Molecular dynamics study of the effect of moisture and porosity on thermal conductivity of tobermorite 14 Å

Understanding of thermal properties of building materials is of great importance in design of buildings with efficient energy saving. In this work, we have studied the effect of moisture and porosity on thermal conductivity of tobermorite 14 angstrom, which is the major component of cement paste, by using molecular dynamics simulations with ClayFF potential. The calculated results have shown that the thermal conductivity of tobermorite 14 angstrom increases monotonically with the moisture content by mass within the interior pore at particular porosity, while the slope of the linear fitting function decreases as the porosity increases.
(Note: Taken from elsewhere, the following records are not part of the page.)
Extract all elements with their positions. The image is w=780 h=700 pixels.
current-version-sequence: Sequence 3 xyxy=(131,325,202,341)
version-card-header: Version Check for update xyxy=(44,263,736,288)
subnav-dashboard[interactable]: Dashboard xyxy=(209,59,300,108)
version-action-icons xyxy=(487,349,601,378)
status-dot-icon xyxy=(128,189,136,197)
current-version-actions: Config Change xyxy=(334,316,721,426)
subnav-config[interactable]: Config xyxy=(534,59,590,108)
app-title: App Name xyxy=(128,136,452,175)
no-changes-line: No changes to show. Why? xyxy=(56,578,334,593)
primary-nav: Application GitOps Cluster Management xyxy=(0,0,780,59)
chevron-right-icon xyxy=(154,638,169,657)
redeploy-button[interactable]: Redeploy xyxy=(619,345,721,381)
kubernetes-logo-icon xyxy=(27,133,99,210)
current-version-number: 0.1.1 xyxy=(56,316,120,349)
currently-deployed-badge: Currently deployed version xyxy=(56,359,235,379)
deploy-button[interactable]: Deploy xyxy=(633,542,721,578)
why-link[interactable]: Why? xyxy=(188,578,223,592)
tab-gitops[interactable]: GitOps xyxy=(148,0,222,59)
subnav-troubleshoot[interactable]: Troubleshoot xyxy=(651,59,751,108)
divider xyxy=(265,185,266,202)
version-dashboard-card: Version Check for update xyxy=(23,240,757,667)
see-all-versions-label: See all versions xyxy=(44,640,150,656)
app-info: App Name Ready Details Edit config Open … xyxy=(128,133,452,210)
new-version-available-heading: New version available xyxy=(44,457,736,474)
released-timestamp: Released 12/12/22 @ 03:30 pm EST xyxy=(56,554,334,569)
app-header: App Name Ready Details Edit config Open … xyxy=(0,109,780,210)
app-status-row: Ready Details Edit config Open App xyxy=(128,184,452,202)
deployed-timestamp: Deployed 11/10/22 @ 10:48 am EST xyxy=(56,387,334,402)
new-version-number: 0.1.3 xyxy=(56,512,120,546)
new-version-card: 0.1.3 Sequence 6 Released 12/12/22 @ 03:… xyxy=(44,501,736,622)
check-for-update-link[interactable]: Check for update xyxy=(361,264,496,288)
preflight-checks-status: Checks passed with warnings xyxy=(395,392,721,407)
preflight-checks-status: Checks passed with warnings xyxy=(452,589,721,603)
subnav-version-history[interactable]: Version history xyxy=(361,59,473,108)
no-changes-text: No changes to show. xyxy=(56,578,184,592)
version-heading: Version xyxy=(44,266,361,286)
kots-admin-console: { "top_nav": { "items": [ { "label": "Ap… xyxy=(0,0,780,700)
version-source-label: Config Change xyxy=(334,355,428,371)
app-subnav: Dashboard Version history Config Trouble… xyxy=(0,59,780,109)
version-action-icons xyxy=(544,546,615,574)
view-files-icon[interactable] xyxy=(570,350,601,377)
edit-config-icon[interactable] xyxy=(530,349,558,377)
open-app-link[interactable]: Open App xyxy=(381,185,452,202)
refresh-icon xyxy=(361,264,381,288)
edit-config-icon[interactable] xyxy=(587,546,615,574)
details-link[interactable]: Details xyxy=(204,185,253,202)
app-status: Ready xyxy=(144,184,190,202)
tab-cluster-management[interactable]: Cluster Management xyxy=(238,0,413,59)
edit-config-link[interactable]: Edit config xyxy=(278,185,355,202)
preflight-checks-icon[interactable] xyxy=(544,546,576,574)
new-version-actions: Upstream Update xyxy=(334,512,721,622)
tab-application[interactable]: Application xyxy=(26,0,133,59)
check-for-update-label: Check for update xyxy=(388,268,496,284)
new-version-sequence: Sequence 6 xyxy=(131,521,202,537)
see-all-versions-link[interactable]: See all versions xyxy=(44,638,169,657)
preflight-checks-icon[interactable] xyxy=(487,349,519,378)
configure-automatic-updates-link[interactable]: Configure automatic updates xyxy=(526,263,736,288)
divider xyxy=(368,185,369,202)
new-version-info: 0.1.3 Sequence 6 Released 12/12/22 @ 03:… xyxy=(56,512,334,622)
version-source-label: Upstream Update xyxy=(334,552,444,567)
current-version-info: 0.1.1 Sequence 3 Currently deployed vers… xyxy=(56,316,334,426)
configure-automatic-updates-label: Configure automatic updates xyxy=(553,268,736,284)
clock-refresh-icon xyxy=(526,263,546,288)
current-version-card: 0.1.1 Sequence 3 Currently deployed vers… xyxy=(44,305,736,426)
Moreover, its normalized thermal conductivity has found to increase exponentially as increasing the moisture content by volume. We have calculated the phonon density of states of porous and moist tobermorite 14 angstrom to provide an explanation for the contribution of individual atoms and molecules to the thermal properties. We believe that the present results can be useful to design high thermal insulating materials based on cement and concrete for energy saving buildings.

Automated summary

In this study, the thermal conductivity of tobermorite 14 angstrom was found to increase with moisture content by mass within the interior pore at specific porosity, while the slope of the linear fitting function decreased as porosity increased. Additionally, the normalized thermal conductivity was observed to increase exponentially with increasing moisture content by volume. The phonon density of states of porous and moist tobermorite 14 angstrom was calculated to explain the contribution of individual atoms and molecules to the thermal properties. These results can be useful in designing high thermal insulating materials for energy-saving buildings.